_Activity_
Any picture in the listing is left out of the copy; all else is duplicated exactly.

_Exercise materials_
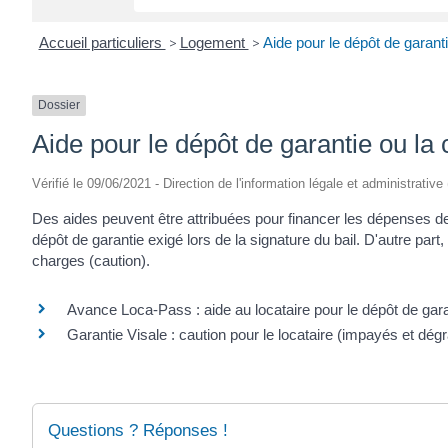
Accueil particuliers
>
Logement
>
Aide pour le dépôt de garant
Dossier
Aide pour le dépôt de garantie ou la 
Vérifié le 09/06/2021 - Direction de l'information légale et administrative
Des aides peuvent être attribuées pour financer les dépenses d
dépôt de garantie exigé lors de la signature du bail. D'autre part
charges (caution).
Avance Loca-Pass : aide au locataire pour le dépôt de gara
Garantie Visale : caution pour le locataire (impayés et dég
Questions ? Réponses !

_Response below_
Accueil particuliers
>
Logement
>
Aide pour le dépôt de garant
Dossier
Aide pour le dépôt de garantie ou la 
Vérifié le 09/06/2021 - Direction de l'information légale et administrative
Des aides peuvent être attribuées pour financer les dépenses d
dépôt de garantie exigé lors de la signature du bail. D'autre part
charges (caution).
Avance Loca-Pass : aide au locataire pour le dépôt de gara
Garantie Visale : caution pour le locataire (impayés et dég
Questions ? Réponses !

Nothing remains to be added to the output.